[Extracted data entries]
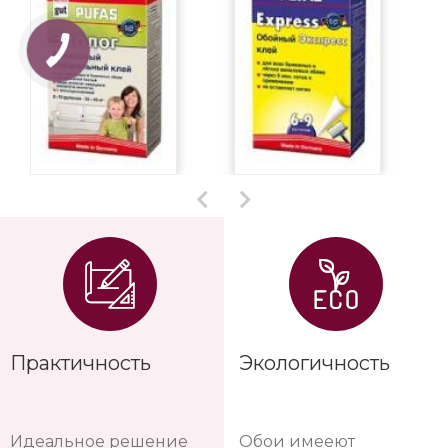
Практичность
Экологичность
Идеальное решение
Обои имееют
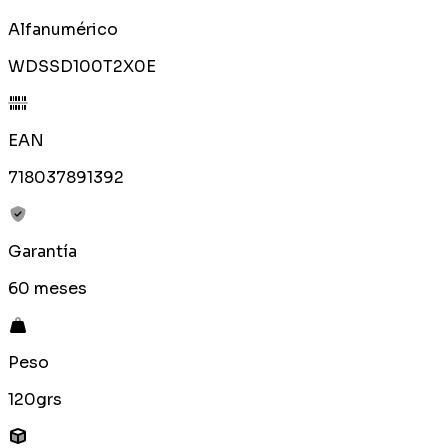
Alfanumérico
WDSSD100T2X0E
EAN
718037891392
Garantía
60 meses
Peso
120grs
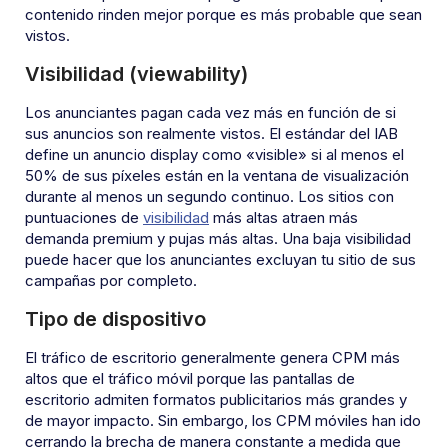
contenido rinden mejor porque es más probable que sean
vistos.
Visibilidad (viewability)
Los anunciantes pagan cada vez más en función de si
sus anuncios son realmente vistos. El estándar del IAB
define un anuncio display como «visible» si al menos el
50% de sus píxeles están en la ventana de visualización
durante al menos un segundo continuo. Los sitios con
puntuaciones de
visibilidad
más altas atraen más
demanda premium y pujas más altas. Una baja visibilidad
puede hacer que los anunciantes excluyan tu sitio de sus
campañas por completo.
Tipo de dispositivo
El tráfico de escritorio generalmente genera CPM más
altos que el tráfico móvil porque las pantallas de
escritorio admiten formatos publicitarios más grandes y
de mayor impacto. Sin embargo, los CPM móviles han ido
cerrando la brecha de manera constante a medida que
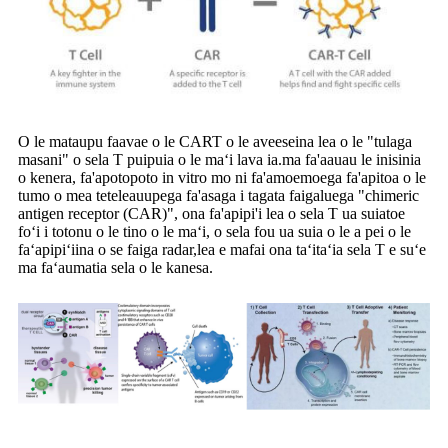
O le mataupu faavae o le CART o le aveeseina lea o le "tulaga
masani" o sela T puipuia o le maʻi lava ia.
ma fa'aauau le inisinia
o kenera, fa'apotopoto in vitro mo ni fa'amoemoega fa'apitoa o le
tumo o mea tetele
auupega fa'asaga i tagata faigaluega "chimeric
antigen receptor (CAR)", ona fa'apipi'i lea o sela T ua suia
toe
foʻi i totonu o le tino o le maʻi, o sela fou ua suia o le a pei o le
faʻapipiʻiina o se faiga radar,
lea e mafai ona taʻitaʻia sela T e suʻe
ma faʻaumatia sela o le kanesa.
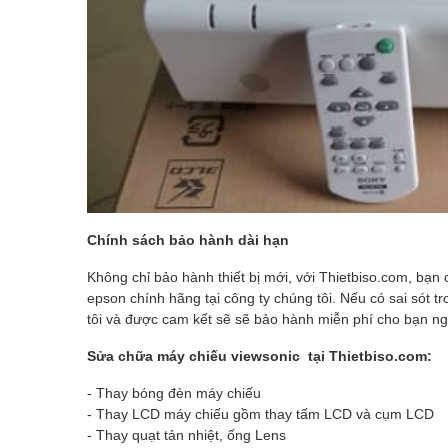
Chính sách bảo hành dài hạn
Không chỉ bảo hành thiết bị mới, với Thietbiso.com, bạ
epson chính hãng tại công ty chúng tôi. Nếu có sai sót t
tôi và được cam kết sẽ sẽ bảo hành miễn phí cho bạn ng
Sửa chữa máy chiếu viewsonic tại Thietbiso.com:
- Thay bóng đèn máy chiếu
- Thay LCD máy chiếu gồm thay tấm LCD và cụm LCD
- Thay quạt tản nhiệt, ống Lens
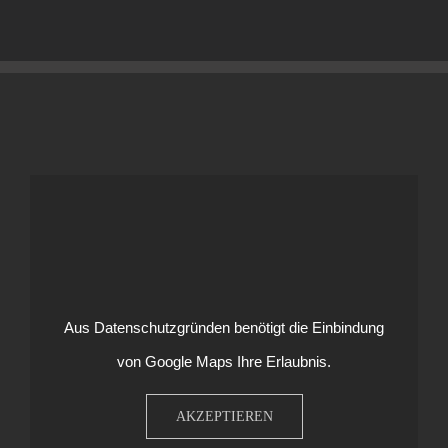
Aus Datenschutzgründen benötigt die Einbindung
von Google Maps Ihre Erlaubnis.
AKZEPTIEREN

▸ **Task goal**: In the data above, take the line with "cerrando la brecha", the line with "tumo o mea tetele", and every line between, and set them down exactly without pictures.

▸ **Expected answer**:
cerrando la brecha de manera constante a medida que
O le mataupu faavae o le CART o le aveeseina lea o le "tulaga
masani" o sela T puipuia o le maʻi lava ia.
ma fa'aauau le inisinia
o kenera, fa'apotopoto in vitro mo ni fa'amoemoega fa'apitoa o le
tumo o mea tetele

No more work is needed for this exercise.